Hitting "Probe"rty with Non-Linearity, and More
Avik Pal, Madhura Pawar
TL;DR
This work investigates how dependency syntax is encoded in transformer hidden states by moving beyond linear structural probes to non-linear variants, with a focus on BERT and BERT$_{LARGE}$. It introduces a simplified non-linear probing framework and a qualitative visualization of word-pair connectivity, finding that the Radial Basis Function (RBF) probe most effectively captures syntactic structure across layers. Through UUAS evaluation and strength-based visualizations, the study reveals layer-wise dynamics of syntactic encoding and demonstrates that deeper layers tend to specialize for task-relevant syntax, while context is crucial for capturing these relations. The results underscore the value of non-linear probing and edge-strength analyses for understanding how transformers encode syntax, suggesting improvements to evaluation beyond UUAS and guiding future explorations of layer-wise linguistic representations.
Abstract
Structural probes learn a linear transformation to find how dependency trees are embedded in the hidden states of language models. This simple design may not allow for full exploitation of the structure of the encoded information.

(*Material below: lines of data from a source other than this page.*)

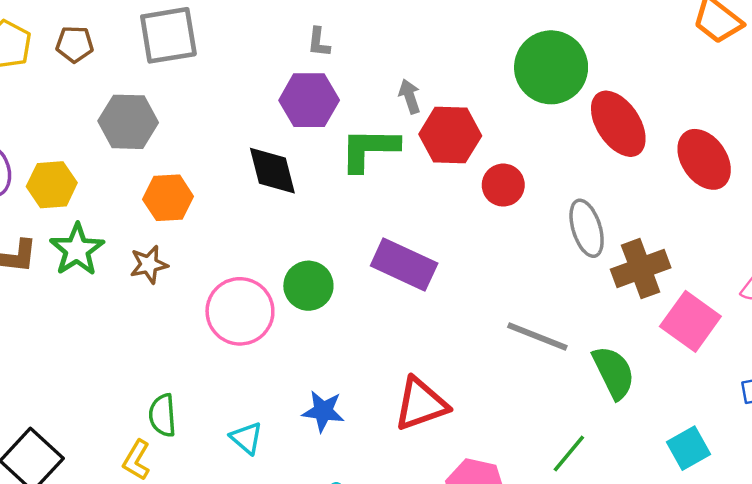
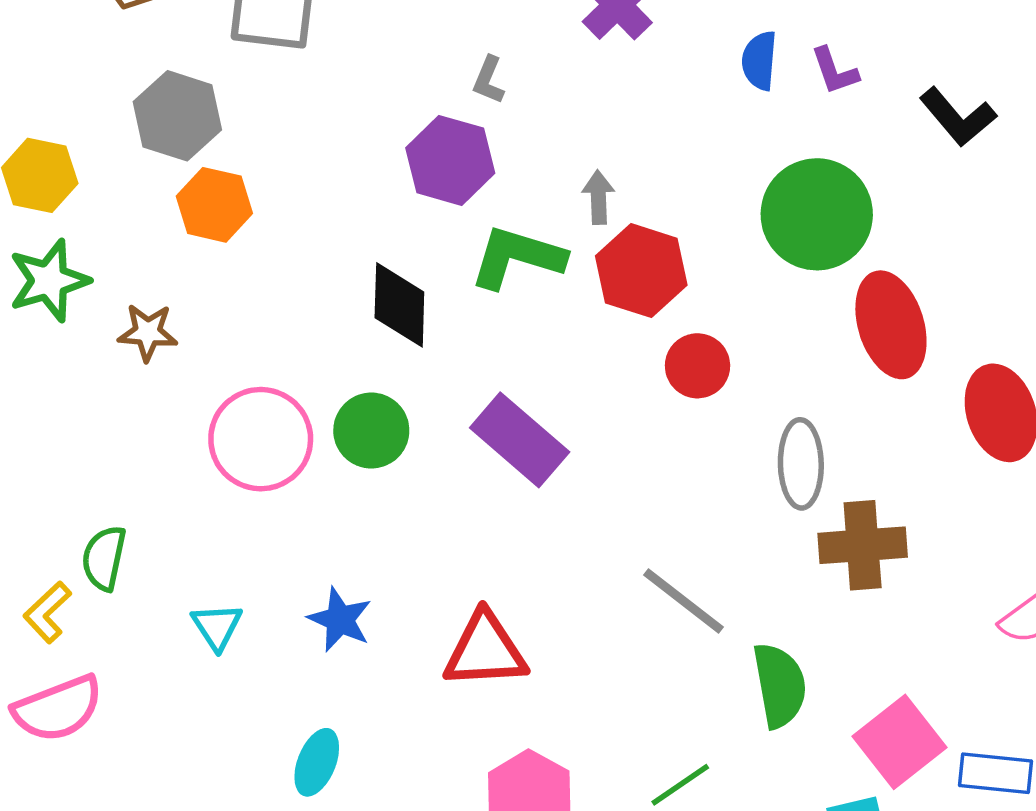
black diamond: (272, 171) -> (399, 305), moved
orange hexagon: (168, 198) -> (214, 205), moved
pink square: (690, 321) -> (900, 742), moved

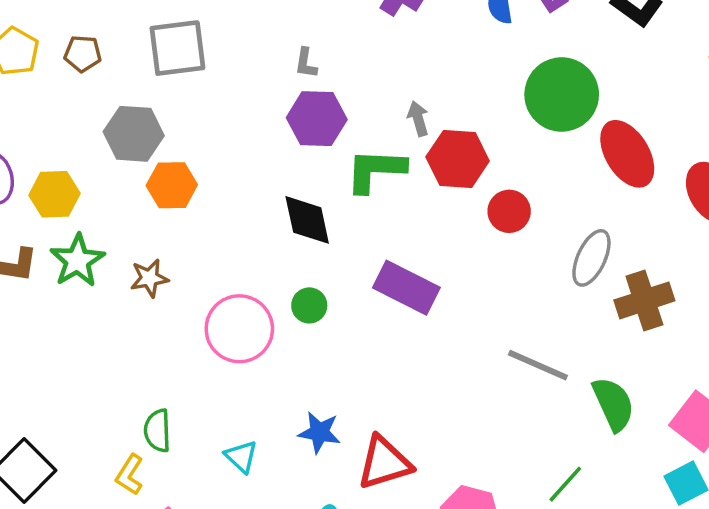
gray L-shape: (489, 80) -> (306, 63), moved
green circle: (371, 431) -> (309, 305), size x0.7
gray ellipse: (801, 464) -> (591, 258), turned 40
red triangle: (485, 650) -> (384, 463), moved

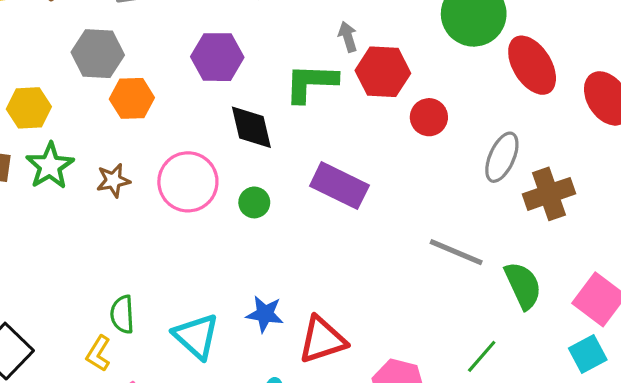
purple hexagon: (317, 119) -> (217, 57), moved
pink circle: (239, 329) -> (188, 182), moved
cyan triangle: (241, 457) -> (196, 336), size x1.6

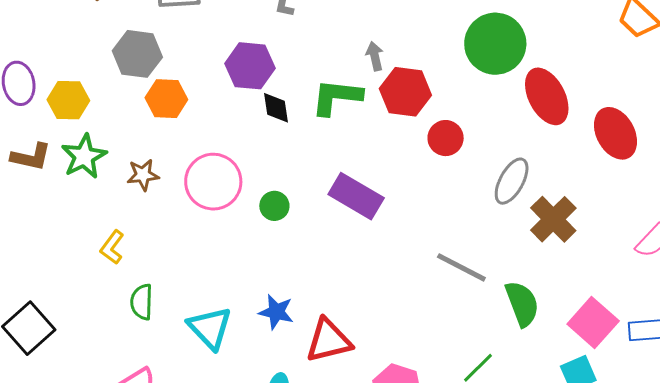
black diamond: (251, 127) -> (276, 108), moved, size x0.7
brown cross: (549, 194) -> (553, 219), turned -30
yellow L-shape: (98, 354) -> (112, 247), moved

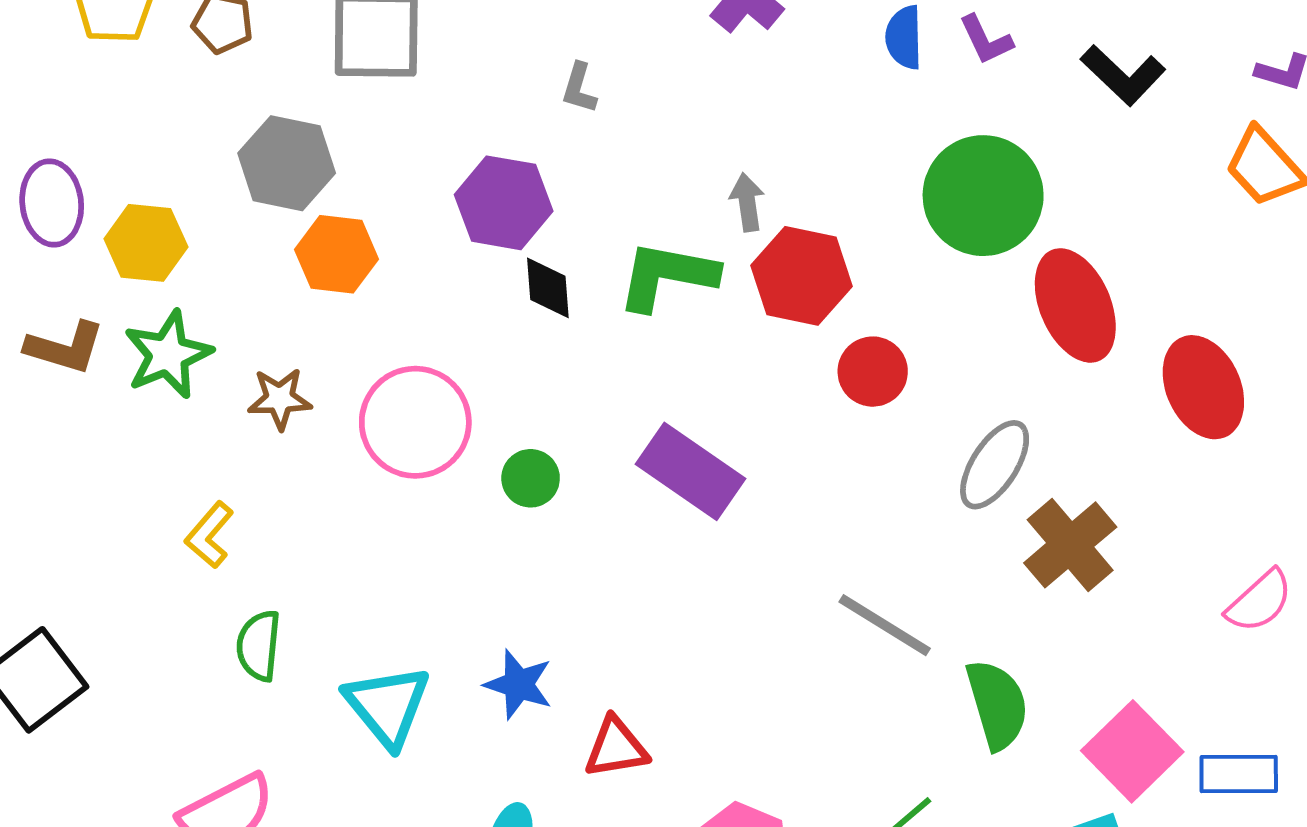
red triangle: (329, 341) -> (616, 748), size x0.7

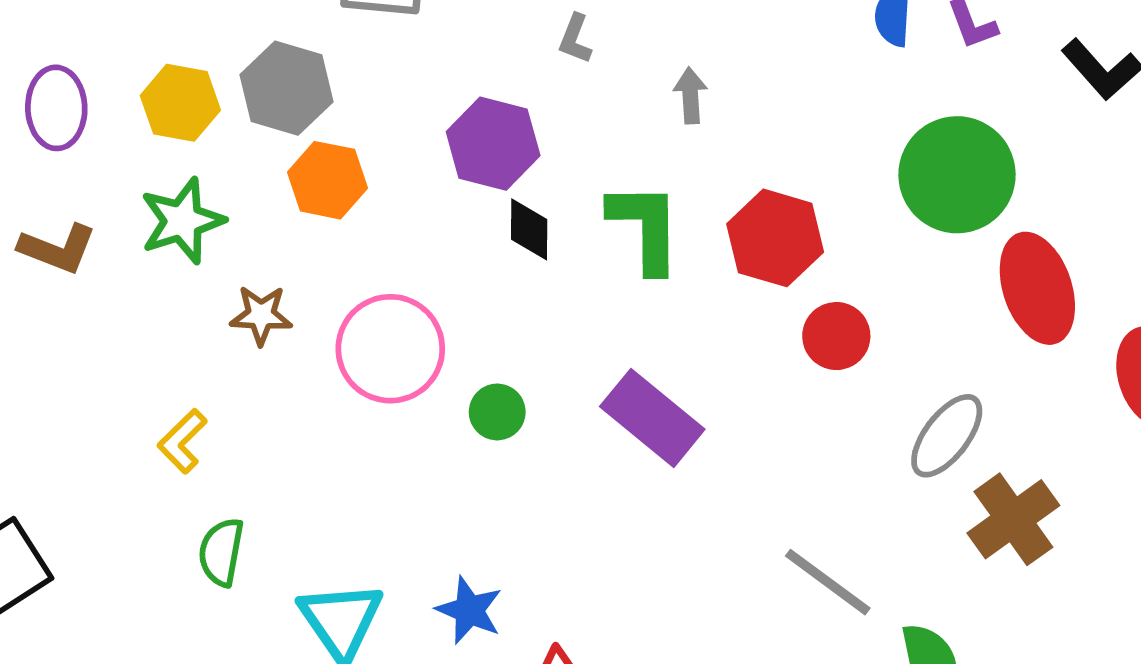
gray arrow: (747, 202) -> (690, 95), moved
yellow hexagon: (146, 243) -> (180, 103), moved
green L-shape: (667, 276) -> (645, 227), turned 74
green star: (168, 355) -> (182, 221), moved

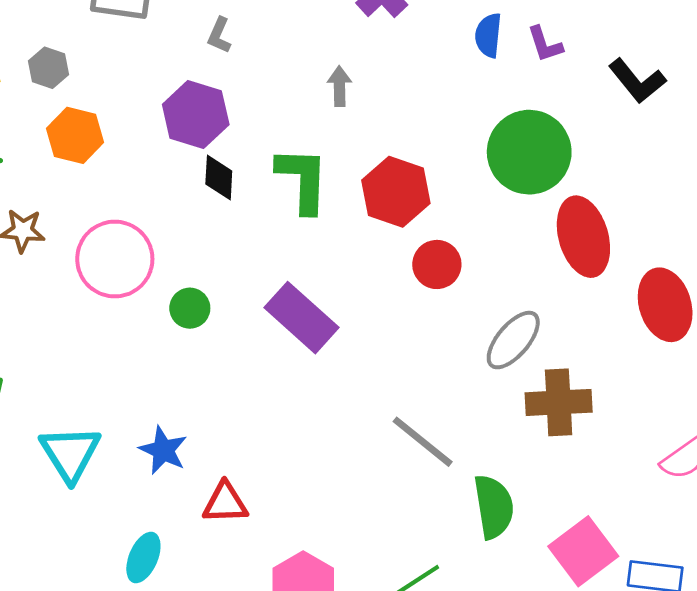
gray L-shape: (575, 39) -> (219, 35), moved
gray hexagon: (287, 88) -> (48, 68), size x0.6
brown cross: (1013, 519) -> (559, 402), turned 30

Hence, to investigate the structure of the encoded information to its full extent, we incorporate non-linear structural probes. We reformulate the design of non-linear structural probes introduced by White et al. making its design simpler yet effective. We also design a visualization framework that lets us qualitatively assess how strongly two words in a sentence are connected in the predicted dependency tree. We use this technique to understand which non-linear probe variant is good at encoding syntactical information. Additionally, we also use it to qualitatively investigate the structure of dependency trees that BERT encodes in each of its layers. We find that the radial basis function (RBF) is an effective non-linear probe for the BERT model than the linear probe.